In a rematch of the 1946 and 1967 Fall Classics, the Red Sox met the Cardinals, the best offensive club in the National League and 105-game winners during the regular season. Against a club boasting three 30 homer, 110 RBI hitters in Albert Pujols, Jim Edmonds and Scott Rolen, Boston simply dominated. The Red Sox were the far more balanced team, combining timely hitting and outstanding pitching, even overcoming ugly defensive lapses in Games One and Two to play solidly in the field.
With the exception of a wild 11-9 seesaw in Game One at Fenway Park, Boston pitchers controlled St. Louis. After explosive division and championship series, the Cardinals' 3-4-5 hitters were limited to just six hits in 45 at bats and one run batted in, severely hindering a St. Louis pitching staff that relied all season on staggering offensive production.
Starters Schilling, Martinez and Lowe allowed just one run - unearned in Schilling's Game Two start due to four Red Sox errors - in 20 innings. Keith Foulke, signed after last season's closer-by-committee debacle, closed out all four games, the true MVP of the Series.
The Boston lineup exposed St. Louis' lack of pitching depth, consistently producing from top to bottom. The team scored 13 of its 24 runs with two outs, and scored in the first inning of all four games, never allowing St. Louis to hold a lead. The Red Sox swung and missed at just 16 pitches out of 369 from the four Cardinals starters.
St. Louis deserved its World Series berth. But it was simply beaten by a far more consistent team.
But what does this World Championship mean for Boston? The title is not just about the 2004 Boston Red Sox, self-proclaimed "Idiots" who underachieved for much of the season, playing .500 ball for three months. It is about coming full circle for an organization that has, for the better part of its century-long history, been cursed. But with all due respect to Babe Ruth, this pittance has nothing to do with "The Curse of the Bambino," a catchy term coined by journalists looking for a story, and reinforced by a team looking for excuses. The real "curse" lay in decades of inept ownership and management that time and again refused to recognize the changing face of baseball.

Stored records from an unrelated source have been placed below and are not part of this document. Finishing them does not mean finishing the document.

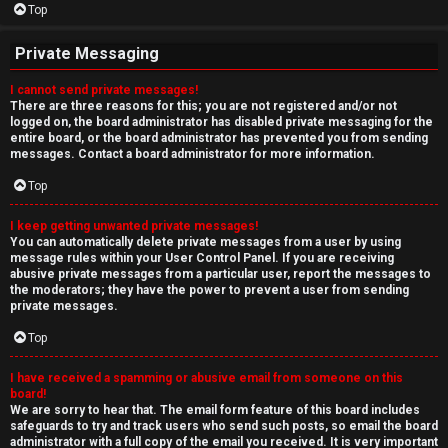
Top
Private Messaging
I cannot send private messages!
There are three reasons for this; you are not registered and/or not
logged on, the board administrator has disabled private messaging for the
entire board, or the board administrator has prevented you from sending
messages. Contact a board administrator for more information.
Top
I keep getting unwanted private messages!
You can automatically delete private messages from a user by using
message rules within your User Control Panel. If you are receiving
abusive private messages from a particular user, report the messages to
the moderators; they have the power to prevent a user from sending
private messages.
Top
I have received a spamming or abusive email from someone on this
board!
We are sorry to hear that. The email form feature of this board includes
safeguards to try and track users who send such posts, so email the board
administrator with a full copy of the email you received. It is very important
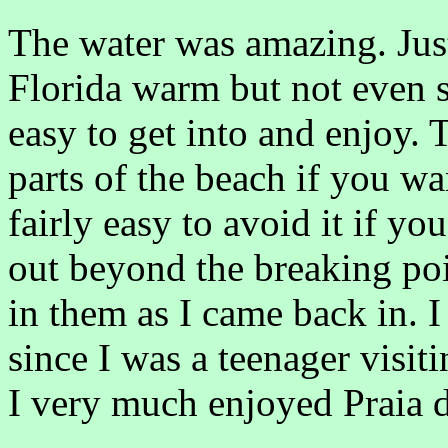
The water was amazing. Just
Florida warm but not even s
easy to get into and enjoy.
parts of the beach if you wan
fairly easy to avoid it if yo
out beyond the breaking poi
in them as I came back in. 
since I was a teenager visi
I very much enjoyed Praia 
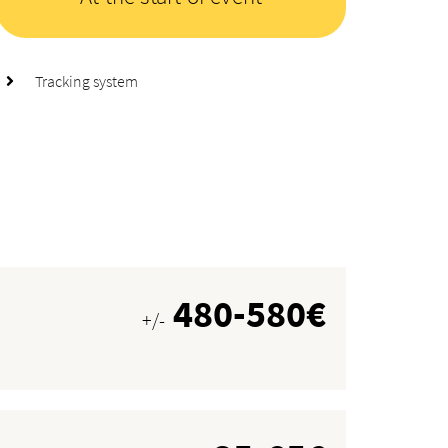
Tracking system
480-580€
+/-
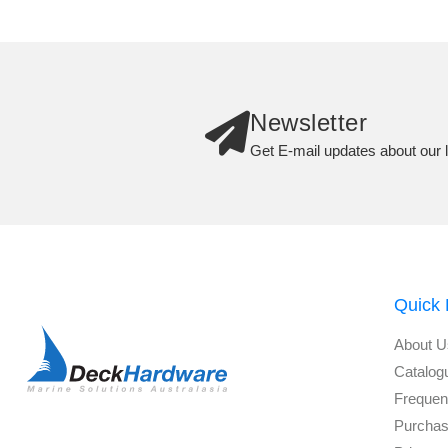
Newsletter
Get E-mail updates about our l
Quick 
About U
Catalog
Frequen
Purchas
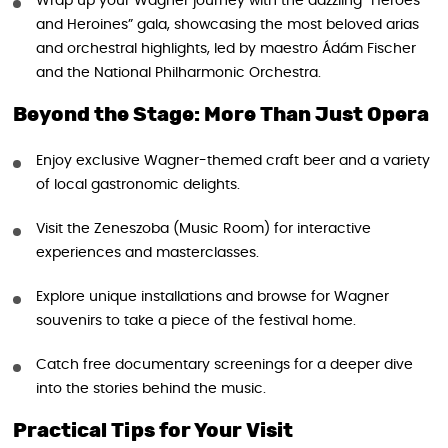
Wrap up your Wagner journey with the dazzling “Heroes
and Heroines” gala, showcasing the most beloved arias
and orchestral highlights, led by maestro Ádám Fischer
and the National Philharmonic Orchestra.
Beyond the Stage: More Than Just Opera
Enjoy exclusive Wagner-themed craft beer and a variety
of local gastronomic delights.
Visit the Zeneszoba (Music Room) for interactive
experiences and masterclasses.
Explore unique installations and browse for Wagner
souvenirs to take a piece of the festival home.
Catch free documentary screenings for a deeper dive
into the stories behind the music.
Practical Tips for Your Visit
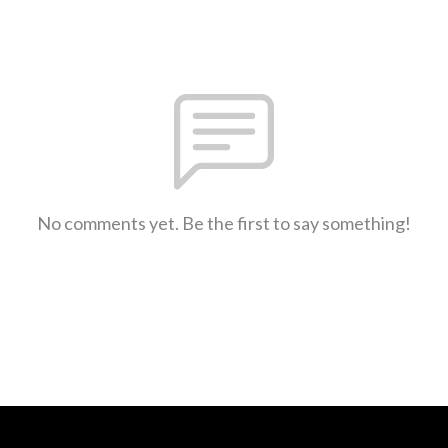
No comments yet. Be the first to say something!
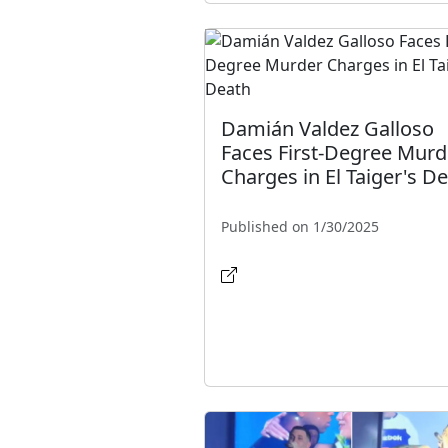
Damián Valdez Galloso
Faces First-Degree Murd
Charges in El Taiger's D
Published on 1/30/2025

The team was consistently built around monstrous offensive machines such as Ted Williams, Carl Yastrzemski and Jim Rice, while often lacking enough pitching and fielding depth to regularly compete. Boston was the last team to integrate, doing so with Pumpsie Green in 1959, 12 years after Jackie Robinson broke baseball's color barrier. The club passed on opportunities to sign Robinson, Willie Mays and Hank Aaron, decisions that cost it greater success.
This title embraces generations of Red Sox players and fans who never made it. It is for Williams, Yaz and Rice. Johnny Pesky, Carlton Fisk and Mo Vaughn. Even for Wade Boggs and Roger Clemens, who won championships with the Yankees. Even for Nomar Garciaparra, whose trade this season helped the team win.
On the morning of July 31 this season the Red Sox were spiraling downward, second in the AL East and second in the AL Wild Card. The team expected to win, rather than played to win, despite the offseason acquisitions of Schilling and Foulke. But general manager Theo Epstein brought in defensive depth and speed in exchange for an injured, unhappy star, a move that kickstarted the team's run towards the playoffs.
2004 wipes clean 86 years of overhyped, historical rhetoric hammered into every new generation of baseball fandom. Pesky no longer holds the ball. Enos Slaughter no longer scores. Jim Lonborg no longer goes skiing in the off-season. Bob Gibson. Bucky Dent. John McNamara. Clemens and the blister. Bill Buckner. Mookie Wilson. Ray Knight. Bob Stanley. Grady Little. Aaron Boone. 1918. None of this matters anymore except as part of the historic lore of a winning franchise. No longer must Red Sox Nation say "Wait 'til next year."
The Boston Red Sox. 2004 World Champions.